In this project, we will use natural language processing techniques to investigate how the availability of context (or lack thereof) has influenced the way that quotes get shared, as well as how they are generated. Specifically, we will investigate interviews made of athletes, coaches, and other participants after sporting events. Such interviews are often contractually mandated, which has caused some athletes to become particularly tight-lipped in protest. At the other end of the spectrum, many athletes in recent years have taken it upon themselves to use this platform to advocate for social change. We will investigate how these trends and others may have an effect on what athletes talk about and how they talk about it.
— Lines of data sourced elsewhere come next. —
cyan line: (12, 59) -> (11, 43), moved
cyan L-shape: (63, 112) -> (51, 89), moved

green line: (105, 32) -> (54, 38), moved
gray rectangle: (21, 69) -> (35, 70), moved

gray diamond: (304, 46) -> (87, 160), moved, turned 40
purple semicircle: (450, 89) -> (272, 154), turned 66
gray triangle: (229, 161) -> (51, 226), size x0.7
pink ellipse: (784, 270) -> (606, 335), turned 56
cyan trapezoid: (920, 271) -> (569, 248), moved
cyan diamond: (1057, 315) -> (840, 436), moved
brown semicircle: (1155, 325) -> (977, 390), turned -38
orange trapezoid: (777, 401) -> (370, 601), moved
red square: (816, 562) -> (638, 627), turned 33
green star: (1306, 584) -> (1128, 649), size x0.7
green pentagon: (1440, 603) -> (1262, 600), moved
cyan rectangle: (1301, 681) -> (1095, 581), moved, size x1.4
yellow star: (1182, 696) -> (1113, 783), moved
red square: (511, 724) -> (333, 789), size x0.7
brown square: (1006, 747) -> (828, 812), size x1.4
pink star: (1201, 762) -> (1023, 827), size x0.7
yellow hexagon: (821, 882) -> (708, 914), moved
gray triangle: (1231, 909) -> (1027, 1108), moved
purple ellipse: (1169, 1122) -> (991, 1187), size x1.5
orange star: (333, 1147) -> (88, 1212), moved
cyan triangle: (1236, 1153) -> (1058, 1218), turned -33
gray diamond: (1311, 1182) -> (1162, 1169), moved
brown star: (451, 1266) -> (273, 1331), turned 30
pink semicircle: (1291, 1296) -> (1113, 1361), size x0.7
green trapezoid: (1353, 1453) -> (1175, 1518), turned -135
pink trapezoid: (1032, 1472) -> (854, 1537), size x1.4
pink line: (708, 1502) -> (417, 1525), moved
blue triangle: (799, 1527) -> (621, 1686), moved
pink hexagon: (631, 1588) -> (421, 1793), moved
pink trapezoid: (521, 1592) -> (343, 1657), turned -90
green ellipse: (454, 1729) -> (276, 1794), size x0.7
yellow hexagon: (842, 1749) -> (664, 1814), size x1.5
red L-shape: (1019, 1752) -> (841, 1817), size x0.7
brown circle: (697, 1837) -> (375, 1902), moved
As an initial stage of this project, we will identify datasets that allow us to explore this topic, including interview transcripts, popular press articles, and posts on social media platforms. We will then seek to apply algorithmic techniques such as n-gramming, named-entity recognition, topic modeling, and sentiment analysis to see what conclusions we can draw. Some questions we may ask include:

Do complaints of quotes being taken out of context hold water? That is, are the quotes from interviews that appear in articles and social media representative of everything that was said in those interviews?
Has there been a change over time in how people (both those answering questions and those asking them) approach interviews? Does this correlate with the rise of social media, social justice movements, etc.?
Is there any difference amongst outlets in what types of language gets reported on when covering the same interview(s)?
Do we observe different behavior between different individuals and groups? (E.g., coaches vs. players.) Do people in different positions seem more or less comfortable offering candid responses?
Can we identify upticks in engagement around a story (e.g., through social media data) based on the language used? Is it possible to predict which quotes are likely to be shared widely?

Deliverables

The deliverables for this project will depend in part on the specific questions we decide to pursue. The output might potentially take the form of a user-facing tool for exploring this data, but might also take the form of a model and accompanying visuals and write-up detailing what our model has shown.

Recommended experience

Natural Language Processing (CS 324) would be valuable, but few if any of you have had the opportunity to take it! As such, its prereqs (Data Structures, Math of CS/Math Structures) will be necessary. Experience in other subfields of AI/machine learning may be helpful, but is not required.